Infinite Jest è il libro più importante di David Foster Wallace. Leggendo i giudizi dei critici riportati nella seconda e quarta di copertina, (edizione Einaudi) si capisce subito che siamo di fronte a un’opera che ha cambiato il corso delle cose nella letteratura contemporanea. La lettura di Infinite Jest è infatti un’esperienza unica, un’esperienza da fare per chi ama la letteratura.
Una scrittura nuova non s’inventa, ma nasce e si sedimenta un po’ alla volta nella testa di chi scrive per emergere, all’improvviso, impietosa e irrefrenabile come la lava incandescente di un vulcano che al suo passaggio cambia per sempre un paesaggio. Così è stato per la scrittura di Infinite Jest.

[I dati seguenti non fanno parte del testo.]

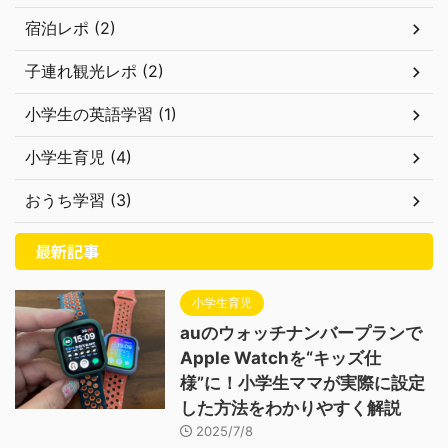
宿泊レポ (2)
子連れ観光レポ (2)
小学生の英語学習 (1)
小学生育児 (4)
おうち学習 (3)
最新記事
小学生育児
auのウォッチナンバープランで
Apple Watchを“キッズ仕
様”に！小学生ママが実際に設定
した方法をわかりやすく解説
2025/7/8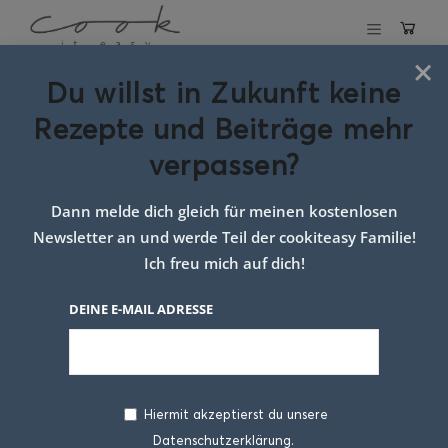
×
Du willst in Zukunft keine
Schlagwort:
Rezepte und Beiträge mehr
Toastgericht mit
verpassen?
Gemüse
Dann melde dich gleich für meinen kostenlosen
Newsletter an und werde Teil der cookiteasy Familie!
Ich freu mich auf dich!
DEINE E-MAIL ADRESSE
Hiermit akzeptierst du unsere
Datenschutzerklärung.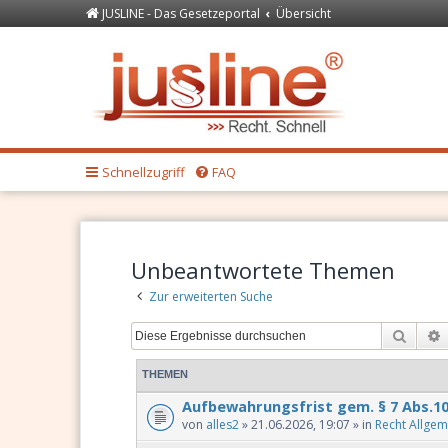
JUSLINE - Das Gesetzeportal
Übersicht
Forum
JUSLINE Recht
Schnellzugriff
FAQ
Unbeantwortete Themen
Zur erweiterten Suche
Suche
THEMEN
Aufbewahrungsfrist gem. § 7 Abs.1
von
alles2
» 21.06.2026, 19:07 » in
Recht Allgem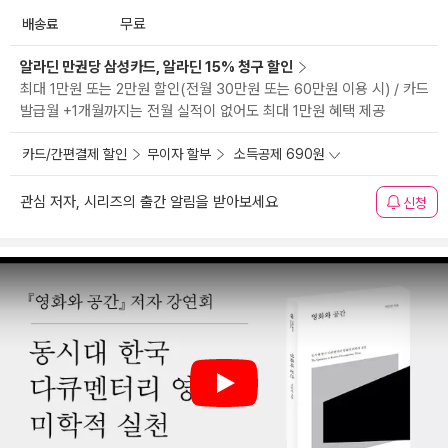
배송료
무료
알라딘 만권당 삼성카드, 알라딘 15% 청구 할인
최대 1만원 또는 2만원 할인(전월 30만원 또는 60만원 이용 시) / 카드
발급월 +1개월까지는 전월 실적이 없어도 최대 1만원 혜택 제공
카드/간편결제 할인
무이자 할부
소득공제 690원
관심 저자, 시리즈의 출간 알림을 받아보세요
신청
Play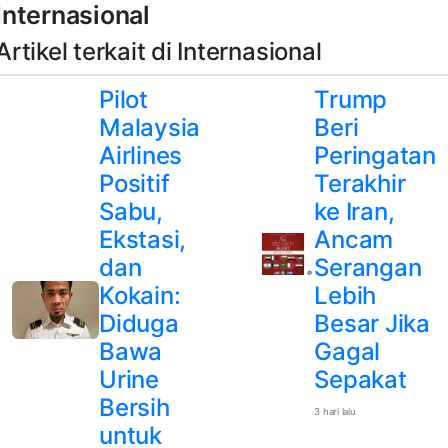
Internasional
Artikel terkait di Internasional
Pilot
Trump
Malaysia
Beri
Airlines
Peringatan
Positif
Terakhir
Sabu,
ke Iran,
Ekstasi,
Ancam
dan
Serangan
Kokain:
Lebih
Diduga
Besar Jika
Bawa
Gagal
Urine
Sepakat
Bersih
3 hari lalu
untuk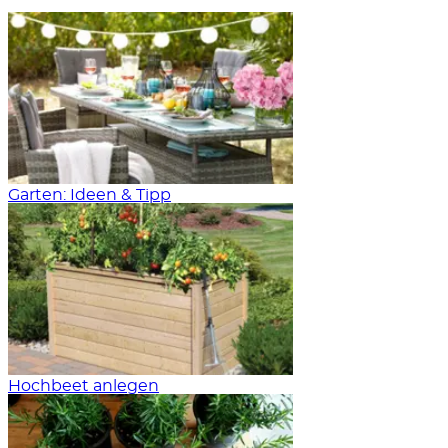
Garten: Ideen & Tipp
Hochbeet anlegen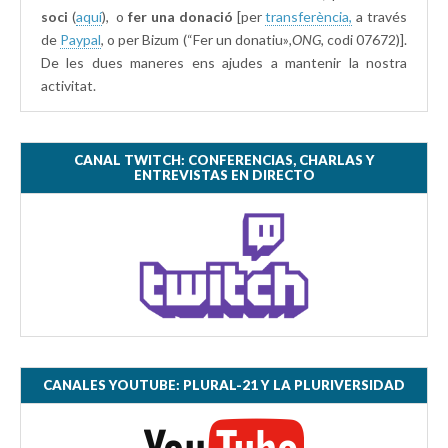
soci
(
aquí
), o
fer una donació
[per
transferència,
a través
de
Paypal
, o per Bizum (“Fer un donatiu»
,ONG,
codi 07672)].
De les dues maneres ens ajudes a mantenir la nostra
activitat.
CANAL TWITCH: CONFERENCIAS, CHARLAS Y
ENTREVISTAS EN DIRECTO
CANALES YOUTUBE: PLURAL-21 Y LA PLURIVERSIDAD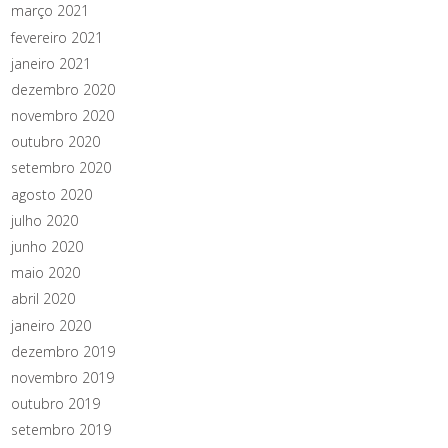
março 2021
fevereiro 2021
janeiro 2021
dezembro 2020
novembro 2020
outubro 2020
setembro 2020
agosto 2020
julho 2020
junho 2020
maio 2020
abril 2020
janeiro 2020
dezembro 2019
novembro 2019
outubro 2019
setembro 2019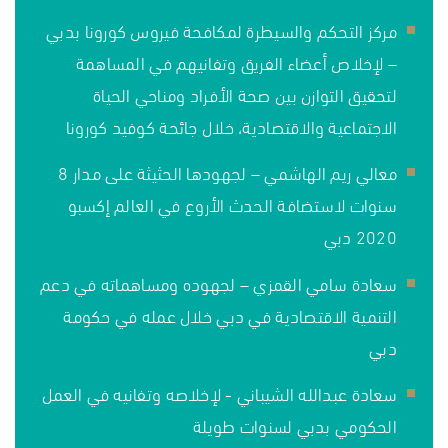
مركز التحكم والسيطرة لمكافحة فيروس كورونا بدبي
– لإخلاص أعضاء الفريق وتفانيهم في المساهمة
لتحقيق التوازن بين صحة الأفراد ومناحي الحياة
الاجتماعية والاقتصادية، خلال جائحة كوفيد كورونا
معالي ريم الهاشمي – لجهودها الحثيثة على مدار 8
سنوات لاستضافة الحدث الأروع في العالم إكسبو
2020 دبي
سعادة سامي القمزي – لجهوده ومساهماته في دعم
التنمية الاقتصادية في دبي خلال عمله في حكومة
دبي
سعادة عبدالله الشيباني - لإخلاصه وتفانيه في العمل
الحكومي بدبي لسنوات طويلة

Una moltitudine di personaggi si susseguono, sovrappongono, giustappongono in un mondo complesso e pieno di colori. Dialoghi sospesi che lasciano spazio a spiegazioni, chiarimenti, precisazioni e che si riprendono il centro della scena attraverso un semplice segno grafico. Una sorta di caos preordinato che richiede una certa concentrazione e attenzione soprattutto all’inizio della lettura, quando ti trovi catapultato in un mondo nuovo. Poi, pian piano, la finzione filmica di Infinite Jest ti rapisce e quando ciò avviene, in quel preciso istante, tutto cambia. Ora finalmente sei dentro il blob di David Foster Wallace, viaggiatore tra i viaggiatori, e puoi apprezzare la grandezza della sua scrittura: una grandezza che risiede nella semplicità. Less is more teorizzava all’inizio del secolo un grande architetto tedesco che conobbe la sua grande fortuna e fama proprio in America.
In un’intervista per The Believer con Dave Eggers, David Foster Wallace rispondendo ad una domanda su John McCaine e sul ruolo degli scrittori nella società contemporanea, usa un’espressione meravigliosa nella sua essenzialità: «Gran parte di ciò che è complicato non è sexy».
David Foster Wallace ha avuto una vita breve, brevissima, ed è stato un genio.